Data excerpts below:

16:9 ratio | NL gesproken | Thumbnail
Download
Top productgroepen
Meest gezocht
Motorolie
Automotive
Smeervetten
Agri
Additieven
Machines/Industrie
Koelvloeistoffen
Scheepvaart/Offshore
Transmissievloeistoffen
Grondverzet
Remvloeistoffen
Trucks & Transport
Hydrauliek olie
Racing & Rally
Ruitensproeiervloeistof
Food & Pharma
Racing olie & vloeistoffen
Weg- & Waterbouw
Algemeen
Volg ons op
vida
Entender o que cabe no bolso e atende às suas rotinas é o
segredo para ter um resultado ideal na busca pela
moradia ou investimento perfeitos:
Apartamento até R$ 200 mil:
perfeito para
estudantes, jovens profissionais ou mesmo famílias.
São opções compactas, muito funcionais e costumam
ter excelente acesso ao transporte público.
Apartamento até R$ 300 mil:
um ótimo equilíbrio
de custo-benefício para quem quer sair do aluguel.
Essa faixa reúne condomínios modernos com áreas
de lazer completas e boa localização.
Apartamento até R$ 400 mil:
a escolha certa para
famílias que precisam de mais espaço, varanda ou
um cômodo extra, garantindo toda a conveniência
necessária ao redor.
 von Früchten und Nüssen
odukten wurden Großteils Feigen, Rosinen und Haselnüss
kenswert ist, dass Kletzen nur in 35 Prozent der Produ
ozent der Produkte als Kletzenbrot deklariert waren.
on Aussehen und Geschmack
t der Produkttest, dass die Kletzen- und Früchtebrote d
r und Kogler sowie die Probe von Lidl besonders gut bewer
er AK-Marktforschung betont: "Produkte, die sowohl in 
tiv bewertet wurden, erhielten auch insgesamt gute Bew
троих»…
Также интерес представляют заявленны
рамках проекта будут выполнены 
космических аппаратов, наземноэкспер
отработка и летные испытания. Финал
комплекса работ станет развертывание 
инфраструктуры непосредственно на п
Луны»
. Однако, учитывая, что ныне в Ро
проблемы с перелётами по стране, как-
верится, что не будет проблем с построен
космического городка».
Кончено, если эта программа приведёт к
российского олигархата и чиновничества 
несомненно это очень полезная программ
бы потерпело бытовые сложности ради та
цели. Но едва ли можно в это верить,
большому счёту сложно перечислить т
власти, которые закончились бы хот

End of Data excerpts.

Work to be completed — Using the entries above, extract exactly the span from the line with "um cômodo extra, garantindo" to the line with "комплекса работ станет развертывание", both lines included; leave out everything else.

Solved problem —
um cômodo extra, garantindo toda a conveniência
necessária ao redor.
 von Früchten und Nüssen
odukten wurden Großteils Feigen, Rosinen und Haselnüss
kenswert ist, dass Kletzen nur in 35 Prozent der Produ
ozent der Produkte als Kletzenbrot deklariert waren.
on Aussehen und Geschmack
t der Produkttest, dass die Kletzen- und Früchtebrote d
r und Kogler sowie die Probe von Lidl besonders gut bewer
er AK-Marktforschung betont: "Produkte, die sowohl in 
tiv bewertet wurden, erhielten auch insgesamt gute Bew
троих»…
Также интерес представляют заявленны
рамках проекта будут выполнены 
космических аппаратов, наземноэкспер
отработка и летные испытания. Финал
комплекса работ станет развертывание 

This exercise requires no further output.